Galileo made his telescope by placing a piece of glass called a lens at one end of a long, narrow
tube. A telescope like this is not very powerful, so the view of objects in the sky is not sharp.
And the lens tends to introduce false colors.

Late in the seventeenth century, Isaac Newton, dissatisfied with Galileo's spyglass-type of
design, invented the reflector telescope. Newton's design used a curved mirror to gather light
coming into the tube, providing sharper images of the stars and planets, without the color
distortion of the earlier telescope.
The astronomer William Herschel, who discovered the planet Uranus in 1781, built the largest
reflecting telescopes of his day. He used these instruments to discover new moons around Saturn,
distant double stars, and "island universes" -- what we now call galaxies.

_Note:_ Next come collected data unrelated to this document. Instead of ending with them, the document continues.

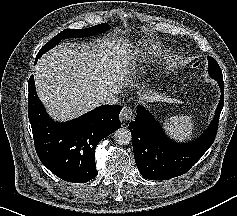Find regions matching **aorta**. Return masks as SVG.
Masks as SVG:
<instances>
[{"instance_id":"762f6f07","label":"aorta","mask_w":237,"mask_h":216,"mask_svg":"<svg viewBox=\"0 0 237 216\" xmlns=\"http://www.w3.org/2000/svg\"><path fill=\"white\" fill-rule=\"evenodd\" d=\"M114 140L120 146H126L133 142L132 133L128 128H120L114 132Z\"/></svg>"}]
</instances>
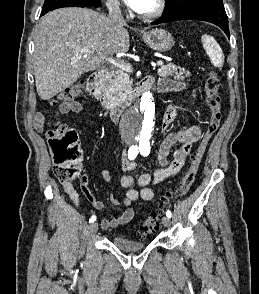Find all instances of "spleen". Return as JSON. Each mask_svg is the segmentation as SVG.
<instances>
[{
	"mask_svg": "<svg viewBox=\"0 0 259 294\" xmlns=\"http://www.w3.org/2000/svg\"><path fill=\"white\" fill-rule=\"evenodd\" d=\"M201 41L211 63L215 67L222 68L224 65V55L217 41L212 36L207 34L202 35Z\"/></svg>",
	"mask_w": 259,
	"mask_h": 294,
	"instance_id": "3e777b00",
	"label": "spleen"
}]
</instances>
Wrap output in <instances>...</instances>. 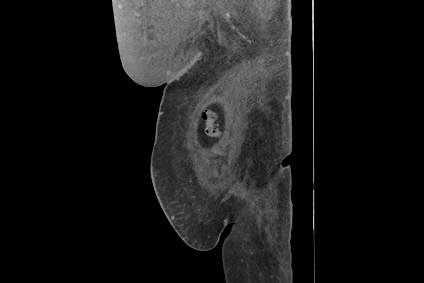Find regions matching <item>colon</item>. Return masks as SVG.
Returning <instances> with one entry per match:
<instances>
[{
  "instance_id": "colon-1",
  "label": "colon",
  "mask_w": 424,
  "mask_h": 283,
  "mask_svg": "<svg viewBox=\"0 0 424 283\" xmlns=\"http://www.w3.org/2000/svg\"><path fill=\"white\" fill-rule=\"evenodd\" d=\"M203 120L206 123L205 132L208 136L211 137H219L221 135V131L216 124V114L215 112L208 110L203 114Z\"/></svg>"
}]
</instances>
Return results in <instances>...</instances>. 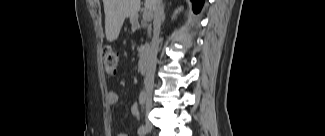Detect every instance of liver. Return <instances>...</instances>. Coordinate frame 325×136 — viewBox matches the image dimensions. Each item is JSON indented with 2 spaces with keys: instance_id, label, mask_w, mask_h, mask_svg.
Returning <instances> with one entry per match:
<instances>
[{
  "instance_id": "6515ba94",
  "label": "liver",
  "mask_w": 325,
  "mask_h": 136,
  "mask_svg": "<svg viewBox=\"0 0 325 136\" xmlns=\"http://www.w3.org/2000/svg\"><path fill=\"white\" fill-rule=\"evenodd\" d=\"M105 12V33L109 42L119 36L126 17L136 19L141 6V0H103ZM146 7L152 10L150 0H146Z\"/></svg>"
}]
</instances>
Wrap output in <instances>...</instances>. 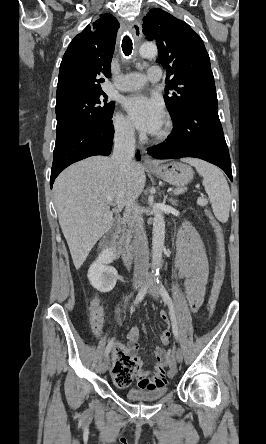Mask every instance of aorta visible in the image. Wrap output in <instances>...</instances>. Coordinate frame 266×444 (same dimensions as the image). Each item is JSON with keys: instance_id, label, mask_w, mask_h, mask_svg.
Masks as SVG:
<instances>
[{"instance_id": "aorta-1", "label": "aorta", "mask_w": 266, "mask_h": 444, "mask_svg": "<svg viewBox=\"0 0 266 444\" xmlns=\"http://www.w3.org/2000/svg\"><path fill=\"white\" fill-rule=\"evenodd\" d=\"M139 53L143 58H152L157 54V47L153 43H145L140 47ZM152 234V264L154 268H158L165 242V220L160 210L155 211Z\"/></svg>"}]
</instances>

Astronomers found that they could use special instruments to see ultraviolet and infrared
light, as well as radio waves, coming from objects in space. These new ways of looking at the
heavens showed us things that our eyes could not see.
By the twentieth century, large observatories were being built all over the world and
astronomers were making many discoveries. But Earth's atmosphere interferes with viewing. The
Hubble Space Telescope orbits Earth, above our atmosphere.
But telescopes have limits and we wanted to know more. As technology developed, NASA
sent spacecraft to our Moon.... and then to other planets.